Make a tally of the lines in the records that include the string "point", and give only that number.

§

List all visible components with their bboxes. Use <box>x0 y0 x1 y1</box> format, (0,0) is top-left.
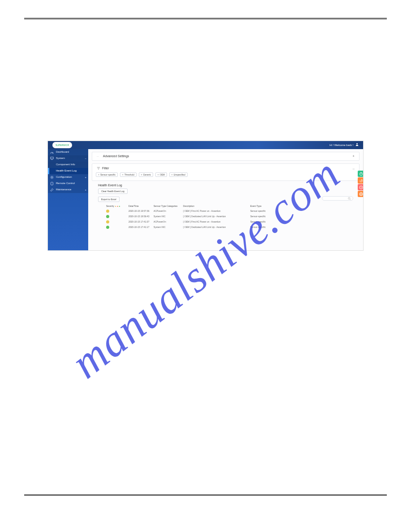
cell-sensor: ACPowerOn <box>154 210 183 213</box>
event-log-table: Severity ● ● ● Date/Time Sensor Type Cat… <box>98 205 353 230</box>
cell-sensor: System NIC <box>154 226 183 229</box>
sidebar-item-system[interactable]: System – <box>48 155 88 162</box>
close-icon[interactable]: × <box>171 173 173 176</box>
rail-language-button[interactable] <box>358 191 364 197</box>
right-rail: ? <box>358 171 364 197</box>
filter-chip-threshold[interactable]: ×Threshold <box>120 172 137 177</box>
filter-label: Filter <box>102 167 109 170</box>
rail-help-button[interactable]: ? <box>358 184 364 190</box>
filter-icon <box>97 167 100 171</box>
filter-chip-sensor-specific[interactable]: ×Sensor-specific <box>96 172 118 177</box>
chip-label: Sensor-specific <box>100 173 116 176</box>
sidebar-item-label: Health Event Log <box>56 169 77 172</box>
search-input[interactable] <box>322 196 353 201</box>
advanced-settings-card[interactable]: ··· Advanced Settings + <box>92 152 360 161</box>
screenshot-panel: SUPERMICR Hi ! Welcome back ! Dashboard … <box>47 141 364 251</box>
table-row: 2020-10-15 19:57:36 ACPowerOn [ OEM ] Fi… <box>98 209 353 214</box>
cell-date: 2020-10-15 19:57:36 <box>128 210 154 213</box>
sidebar-item-maintenance[interactable]: Maintenance + <box>48 187 88 193</box>
svg-rect-2 <box>51 157 53 159</box>
severity-icon <box>106 210 128 213</box>
welcome-text: Hi ! Welcome back ! <box>330 143 359 146</box>
filter-chips: ×Sensor-specific ×Threshold ×Generic ×OE… <box>96 172 355 177</box>
advanced-settings-label: Advanced Settings <box>103 154 129 158</box>
expand-icon: + <box>85 189 86 191</box>
gear-icon <box>50 176 54 179</box>
col-event-type[interactable]: Event Type <box>250 205 280 207</box>
close-icon[interactable]: × <box>98 173 99 176</box>
col-severity[interactable]: Severity ● ● ● <box>106 205 128 207</box>
gauge-icon <box>50 150 54 154</box>
health-event-log-section: Health Event Log Clear Health Event Log … <box>92 184 360 230</box>
svg-point-4 <box>51 176 52 178</box>
chip-label: Generic <box>143 173 151 176</box>
export-to-excel-button[interactable]: Export to Excel <box>98 197 120 202</box>
col-sensor[interactable]: Sensor Type Categories <box>154 205 183 207</box>
health-event-log-title: Health Event Log <box>98 184 360 187</box>
monitor-icon <box>50 157 54 160</box>
sidebar-item-label: Maintenance <box>56 188 71 191</box>
cell-event: Sensor-specific <box>250 210 280 213</box>
sidebar-item-configuration[interactable]: Configuration + <box>48 174 88 180</box>
app-topbar: SUPERMICR Hi ! Welcome back ! <box>48 141 363 149</box>
cell-desc: [ OEM ] Dedicated LAN Link Up - Assertio… <box>183 215 250 219</box>
table-header: Severity ● ● ● Date/Time Sensor Type Cat… <box>98 205 353 209</box>
sidebar: Dashboard System – Component Info Health… <box>48 149 88 250</box>
severity-icon <box>106 220 128 224</box>
main-content: ··· Advanced Settings + Filter – ×Sensor… <box>88 149 363 250</box>
svg-rect-5 <box>51 182 53 185</box>
sidebar-item-component-info[interactable]: Component Info <box>48 162 88 168</box>
filter-chip-generic[interactable]: ×Generic <box>139 172 153 177</box>
rail-power-button[interactable] <box>358 171 364 177</box>
close-icon[interactable]: × <box>141 173 142 176</box>
cell-sensor: ACPowerOn <box>154 220 183 224</box>
user-icon[interactable] <box>355 144 359 146</box>
rail-refresh-button[interactable] <box>358 177 364 184</box>
top-rule <box>24 18 387 20</box>
cell-event: Sensor-specific <box>250 226 280 229</box>
table-row: 2020-10-15 17:41:17 System NIC [ OEM ] D… <box>98 225 353 230</box>
filter-chip-oem[interactable]: ×OEM <box>155 172 167 177</box>
sidebar-item-label: System <box>56 157 65 159</box>
filter-chip-unspecified[interactable]: ×Unspecified <box>169 172 188 177</box>
sidebar-item-health-event-log[interactable]: Health Event Log <box>48 168 88 174</box>
close-icon[interactable]: × <box>158 173 159 176</box>
svg-line-1 <box>52 153 53 154</box>
expand-icon: + <box>85 176 86 179</box>
svg-point-0 <box>356 143 358 145</box>
cell-date: 2020-10-15 17:41:37 <box>128 220 154 224</box>
remote-icon <box>50 182 54 185</box>
cell-desc: [ OEM ] First AC Power on - Assertion <box>183 210 250 213</box>
collapse-icon: – <box>85 157 86 160</box>
expand-icon[interactable]: + <box>352 154 355 158</box>
sidebar-item-label: Remote Control <box>56 182 75 184</box>
wrench-icon <box>50 188 54 192</box>
col-date[interactable]: Date/Time <box>128 205 154 207</box>
sidebar-item-remote-control[interactable]: Remote Control <box>48 180 88 187</box>
table-row: 2020-10-15 17:41:37 ACPowerOn [ OEM ] Fi… <box>98 219 353 225</box>
close-icon[interactable]: × <box>122 173 124 176</box>
sidebar-item-label: Component Info <box>56 163 75 166</box>
welcome-label: Hi ! Welcome back ! <box>330 144 353 146</box>
collapse-icon[interactable]: – <box>353 167 355 171</box>
ellipsis-icon: ··· <box>97 155 99 158</box>
svg-text:?: ? <box>360 186 362 189</box>
brand-logo: SUPERMICR <box>52 142 72 148</box>
severity-icon <box>106 226 128 229</box>
sidebar-item-label: Dashboard <box>56 150 69 153</box>
cell-date: 2020-10-15 19:56:43 <box>128 215 154 219</box>
clear-health-event-log-button[interactable]: Clear Health Event Log <box>98 189 128 194</box>
cell-event: Sensor-specific <box>250 220 280 224</box>
app-body: Dashboard System – Component Info Health… <box>48 149 363 250</box>
sidebar-item-dashboard[interactable]: Dashboard <box>48 149 88 155</box>
col-description[interactable]: Description <box>183 205 250 207</box>
severity-icon <box>106 215 128 219</box>
cell-desc: [ OEM ] Dedicated LAN Link Up - Assertio… <box>183 226 250 229</box>
search-icon <box>348 197 351 201</box>
svg-point-9 <box>348 197 350 199</box>
chip-label: OEM <box>160 173 165 176</box>
chip-label: Threshold <box>124 173 134 176</box>
bottom-rule <box>24 494 387 496</box>
cell-sensor: System NIC <box>154 215 183 219</box>
cell-desc: [ OEM ] First AC Power on - Assertion <box>183 220 250 224</box>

§

* Exercise response
3